Vielfältige Hilfsprogramme aufgelegt
Die deutsche Wirtschaft mobilisiert bereits seit Kriegsbeginn in einer gemeinsamen Anstrengung verfügbare Kapazitäten, um schnell, zielgerichtet und unbürokratisch zu helfen. Der Ost-Ausschuss unterstützt dazu die Initiative #WirtschaftHilft, die von den Spitzenverbänden BDA, BDI, DIHK und ZDH ins Leben gerufen wurde. Der Ost-Ausschuss hat darüber hinaus ein Job-Portal zur Vermittlung ukrainischer Flüchtlinge in temporäre Beschäftigung initiiert (GERMAN-UKRAINIAN DIGITAL PARTNERSHIP (gu-dp.com), setzt sich für humanitäre Organisationen bei der Vermittlung von Wohnungen in Kooperation mit Rotary Deutschland ein (Spaces for Ukraine – Rotary and Rotaract United for Ukraine) ein und ruft gemeinsam mit dem Deutsch-Ukrainischen Forum (DUF) und dem Deutschen Industrie-und Handelskammertag (DIHK) zu Spenden an die Johanniter Unfallhilfe auf (Ost-Ausschuss richtet Task Force für Unternehmen ein | Ost-Ausschuss der Deutschen Wirtschaft).
Die vom Ost-Ausschuss initiierte Job-Börse bietet aktuell über 100 Stellen von knapp 80 Unternehmen an. Über 100 Ukrainerinnen und Ukraine haben sich als arbeitssuchend gemeldet. Im Rahmen der Wohnungsvermittlung konnten in den vergangenen fünf Wochen über 310 Wohnplätze vermittelt. Der Bedarf, aber auch die Hilfsbereitschaft sind weiterhin groß. Aktuell stehen rund 400 angebotenen Wohnplätzen rund 460 Anfragen gegenüber, die durch das ehrenamtliche Projektteam von „Spaces for Ukrainian Refugees“ kontinuierlich vermittelt werden.
Deutsch-ukrainische Wirtschaftsbeziehungen
Der deutsch-ukrainische Handel erreichte 2021 mit einem Warenumsatz von 8,5 Milliarden Euro einen neuen Rekord.

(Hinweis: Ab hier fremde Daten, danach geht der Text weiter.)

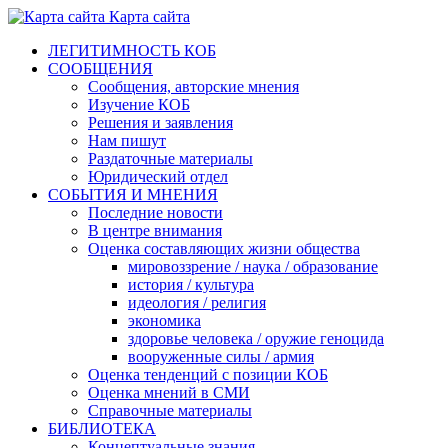
Карта сайта
ЛЕГИТИМНОСТЬ КОБ
СООБЩЕНИЯ
Сообщения, авторские мнения
Изучение КОБ
Решения и заявления
Нам пишут
Раздаточные материалы
Юридический отдел
СОБЫТИЯ И МНЕНИЯ
Последние новости
В центре внимания
Оценка составляющих жизни общества
мировоззрение / наука / образование
история / культура
идеология / религия
экономика
здоровье человека / оружие геноцида
вооруженные силы / армия
Оценка тенденций с позиции КОБ
Оценка мнений в СМИ
Справочные материалы
БИБЛИОТЕКА
Концептуальные знания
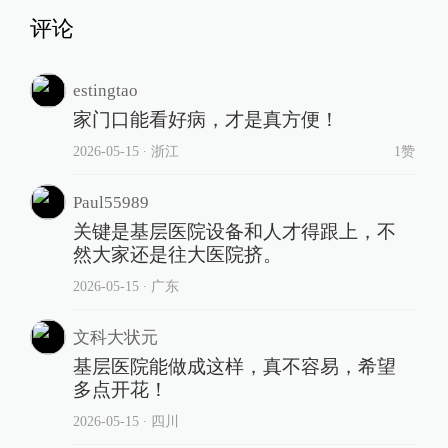
评论
estingtao
家门口能看好病，才是真方便！
2026-05-15
∙ 浙江
1赞
Paul55989
关键是基层医院设备和人才得跟上，不
然大家还是往大医院挤。
2026-05-15
∙ 广东
文科大状元
基层医院能做成这样，真不容易，希望
多点开花！
2026-05-15
∙ 四川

Der Handelsumsatz wuchs gegenüber dem Vorjahr um 19,3 Prozent. Insgesamt gibt es nach Schätzungen der Deutsch-Ukrainischen Industrie- und Handelskammer rund 2.000 Unternehmen mit deutscher Beteiligung in der Ukraine, die dort rund 50.000 Arbeitsplätze geschaffen haben. Die wichtigsten deutschen Importe aus der Ukraine waren 2020 Rohstoffe (ohne Brennstoffe), Elektrotechnik und Nahrungsmittel, auf die gut rund 55 Prozent der deutschen Importe entfielen. Geliefert wurden vor allem chemische Erzeugnisse, Maschinen sowie Kraftfahrzeuge und Kfz-Teile, zusammen 56 Prozent der deutschen Ausfuhren.
Der Ost-Ausschuss der Deutschen Wirtschaft e.V. (gegründet 1952) fördert die deutsche Wirtschaft in den 29 Ländern Mittel-, Ost- und Südosteuropas, des Südkaukasus und Zentralasiens. Der deutsche Osthandel steht insgesamt für rund ein Fünftel des gesamten deutschen Außenhandels und ist damit bedeutender als der Handel mit den USA und China zusammen. Der Ost‑Ausschuss hat rund 350 Mitgliedsunternehmen und -verbände und wird von sechs Spitzenverbänden der deutschen Wirtschaft – BDI, BGA, Bankenverband, DIHK, GDV und ZDH – getragen.